Reproduce the listing below in full and without alteration, apart from its pictures.

▶ **Records to process**
▬▬▬▬▬▬
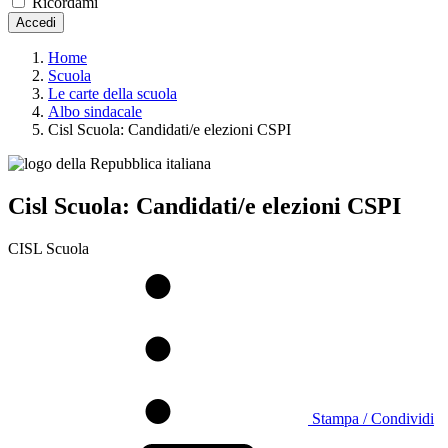
Ricordami
Accedi
Home
Scuola
Le carte della scuola
Albo sindacale
Cisl Scuola: Candidati/e elezioni CSPI
Cisl Scuola: Candidati/e elezioni CSPI
CISL Scuola
Stampa / Condividi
▬▬▬▬▬▬
▶ **Result for this task**
Ricordami
Accedi
Home
Scuola
Le carte della scuola
Albo sindacale
Cisl Scuola: Candidati/e elezioni CSPI
Cisl Scuola: Candidati/e elezioni CSPI
CISL Scuola
Stampa / Condividi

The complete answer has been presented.